> ACTION ITEM
Only certain lines below are wanted: those starting at the line containing "Past Years O Level Essay Questions" and ending at the line containing "Average Weather In Ko", both included, each retyped exactly.

DATASET RECORDS Start Marker

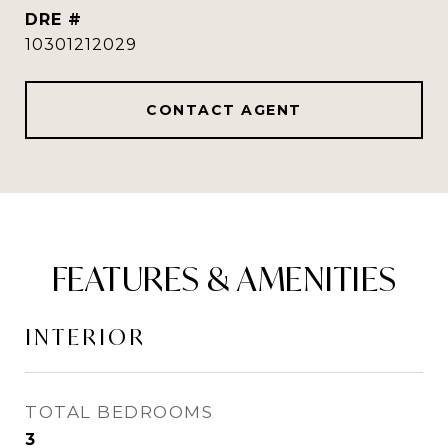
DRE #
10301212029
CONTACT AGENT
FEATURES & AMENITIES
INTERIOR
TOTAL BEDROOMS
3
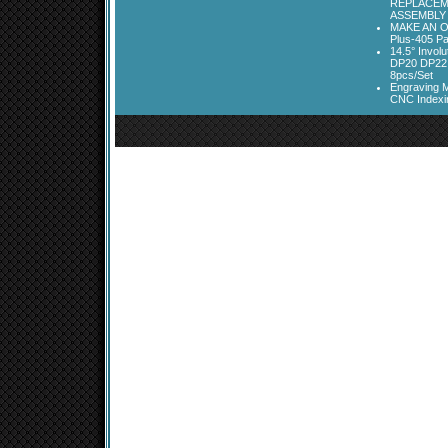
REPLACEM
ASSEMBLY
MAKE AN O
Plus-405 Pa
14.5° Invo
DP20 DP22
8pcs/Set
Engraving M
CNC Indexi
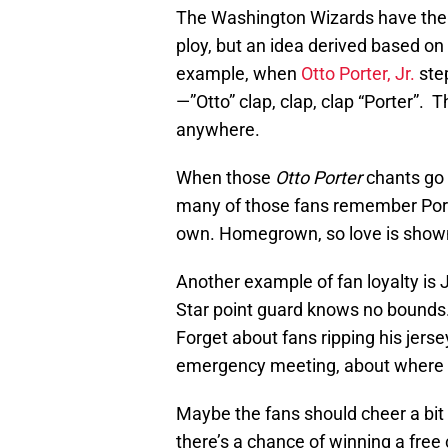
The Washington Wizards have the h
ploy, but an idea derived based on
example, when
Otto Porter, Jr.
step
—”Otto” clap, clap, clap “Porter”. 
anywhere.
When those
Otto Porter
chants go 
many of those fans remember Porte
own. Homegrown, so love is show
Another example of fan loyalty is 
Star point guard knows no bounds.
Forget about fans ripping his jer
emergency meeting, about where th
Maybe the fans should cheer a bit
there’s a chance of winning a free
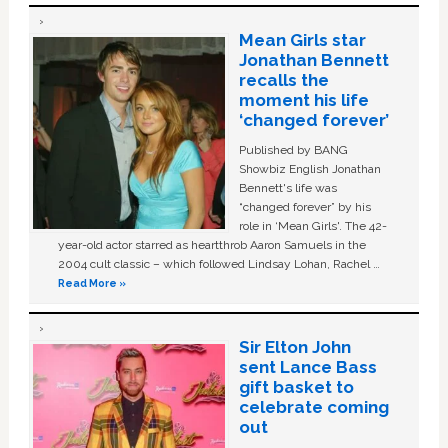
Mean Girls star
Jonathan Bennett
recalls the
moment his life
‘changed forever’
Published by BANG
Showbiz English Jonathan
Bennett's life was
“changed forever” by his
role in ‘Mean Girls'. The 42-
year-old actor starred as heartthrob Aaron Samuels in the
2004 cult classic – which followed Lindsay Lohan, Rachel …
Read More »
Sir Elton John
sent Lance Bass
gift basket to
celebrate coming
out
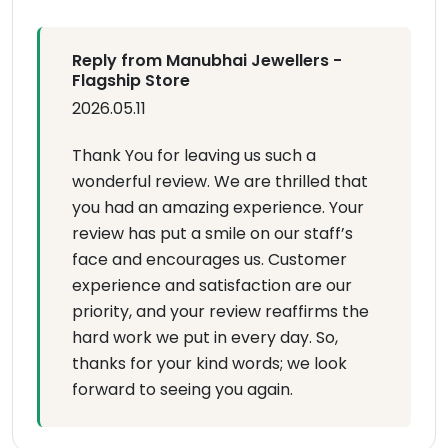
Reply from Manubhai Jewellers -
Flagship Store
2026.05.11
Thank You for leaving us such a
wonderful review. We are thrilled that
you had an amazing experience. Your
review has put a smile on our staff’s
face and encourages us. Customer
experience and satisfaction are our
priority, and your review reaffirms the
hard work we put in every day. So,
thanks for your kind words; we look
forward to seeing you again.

DATASET RECORDS End Marker
DATASET RECORDS Start Marker

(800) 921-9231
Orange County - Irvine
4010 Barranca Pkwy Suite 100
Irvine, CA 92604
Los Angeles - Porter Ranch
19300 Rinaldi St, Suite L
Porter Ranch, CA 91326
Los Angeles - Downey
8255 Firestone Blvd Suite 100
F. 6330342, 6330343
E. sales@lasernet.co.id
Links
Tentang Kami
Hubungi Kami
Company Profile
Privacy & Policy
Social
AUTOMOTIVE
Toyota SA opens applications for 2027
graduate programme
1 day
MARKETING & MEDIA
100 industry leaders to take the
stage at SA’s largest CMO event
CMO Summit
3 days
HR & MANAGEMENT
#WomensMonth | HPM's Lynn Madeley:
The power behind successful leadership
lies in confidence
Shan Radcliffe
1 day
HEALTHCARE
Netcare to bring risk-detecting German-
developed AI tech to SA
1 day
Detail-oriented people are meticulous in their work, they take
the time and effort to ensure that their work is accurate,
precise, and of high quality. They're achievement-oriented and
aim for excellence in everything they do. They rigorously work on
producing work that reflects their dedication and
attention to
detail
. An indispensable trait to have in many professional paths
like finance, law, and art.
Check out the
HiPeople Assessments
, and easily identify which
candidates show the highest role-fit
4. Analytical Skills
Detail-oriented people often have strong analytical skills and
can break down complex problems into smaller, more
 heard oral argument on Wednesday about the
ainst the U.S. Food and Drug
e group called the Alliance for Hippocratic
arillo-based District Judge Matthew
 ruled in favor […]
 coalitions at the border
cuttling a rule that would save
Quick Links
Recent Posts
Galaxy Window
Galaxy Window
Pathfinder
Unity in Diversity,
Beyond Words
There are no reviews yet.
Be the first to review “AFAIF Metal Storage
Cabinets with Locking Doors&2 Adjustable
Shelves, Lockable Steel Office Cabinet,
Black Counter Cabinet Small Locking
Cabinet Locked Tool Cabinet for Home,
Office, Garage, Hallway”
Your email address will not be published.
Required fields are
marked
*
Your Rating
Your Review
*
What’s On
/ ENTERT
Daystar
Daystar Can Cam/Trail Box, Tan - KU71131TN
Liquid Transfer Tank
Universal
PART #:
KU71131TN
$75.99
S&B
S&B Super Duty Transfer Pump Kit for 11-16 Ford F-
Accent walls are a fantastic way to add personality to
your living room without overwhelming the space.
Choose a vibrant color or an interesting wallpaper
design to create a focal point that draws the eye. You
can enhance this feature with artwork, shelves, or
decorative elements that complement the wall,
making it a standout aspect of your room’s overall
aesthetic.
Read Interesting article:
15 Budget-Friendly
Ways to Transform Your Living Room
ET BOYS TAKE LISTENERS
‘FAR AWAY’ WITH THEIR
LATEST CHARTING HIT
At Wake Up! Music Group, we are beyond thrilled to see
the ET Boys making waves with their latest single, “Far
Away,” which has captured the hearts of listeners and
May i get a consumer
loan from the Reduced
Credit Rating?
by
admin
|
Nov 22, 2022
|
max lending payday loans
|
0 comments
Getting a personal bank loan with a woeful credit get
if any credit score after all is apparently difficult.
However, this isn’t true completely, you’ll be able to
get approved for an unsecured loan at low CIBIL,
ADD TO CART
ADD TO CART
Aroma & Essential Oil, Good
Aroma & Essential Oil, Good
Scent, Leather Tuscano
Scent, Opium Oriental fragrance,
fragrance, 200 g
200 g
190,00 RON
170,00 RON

DATASET RECORDS End Marker
DATASET RECORDS Start Marker

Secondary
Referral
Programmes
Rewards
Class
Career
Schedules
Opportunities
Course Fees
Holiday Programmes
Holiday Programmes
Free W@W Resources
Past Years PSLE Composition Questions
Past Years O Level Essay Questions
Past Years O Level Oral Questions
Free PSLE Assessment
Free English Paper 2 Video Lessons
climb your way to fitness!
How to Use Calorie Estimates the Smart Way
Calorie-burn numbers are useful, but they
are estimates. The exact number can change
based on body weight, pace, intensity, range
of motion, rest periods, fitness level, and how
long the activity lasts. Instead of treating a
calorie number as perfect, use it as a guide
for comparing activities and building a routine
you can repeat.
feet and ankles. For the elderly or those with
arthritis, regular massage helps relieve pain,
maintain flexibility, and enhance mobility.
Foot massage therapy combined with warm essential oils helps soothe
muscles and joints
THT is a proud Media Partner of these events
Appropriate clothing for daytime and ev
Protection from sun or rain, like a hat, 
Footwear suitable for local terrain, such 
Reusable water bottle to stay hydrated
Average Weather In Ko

DATASET RECORDS End Marker

> RESULT
Past Years O Level Essay Questions
Past Years O Level Oral Questions
Free PSLE Assessment
Free English Paper 2 Video Lessons
climb your way to fitness!
How to Use Calorie Estimates the Smart Way
Calorie-burn numbers are useful, but they
are estimates. The exact number can change
based on body weight, pace, intensity, range
of motion, rest periods, fitness level, and how
long the activity lasts. Instead of treating a
calorie number as perfect, use it as a guide
for comparing activities and building a routine
you can repeat.
feet and ankles. For the elderly or those with
arthritis, regular massage helps relieve pain,
maintain flexibility, and enhance mobility.
Foot massage therapy combined with warm essential oils helps soothe
muscles and joints
THT is a proud Media Partner of these events
Appropriate clothing for daytime and ev
Protection from sun or rain, like a hat, 
Footwear suitable for local terrain, such 
Reusable water bottle to stay hydrated
Average Weather In Ko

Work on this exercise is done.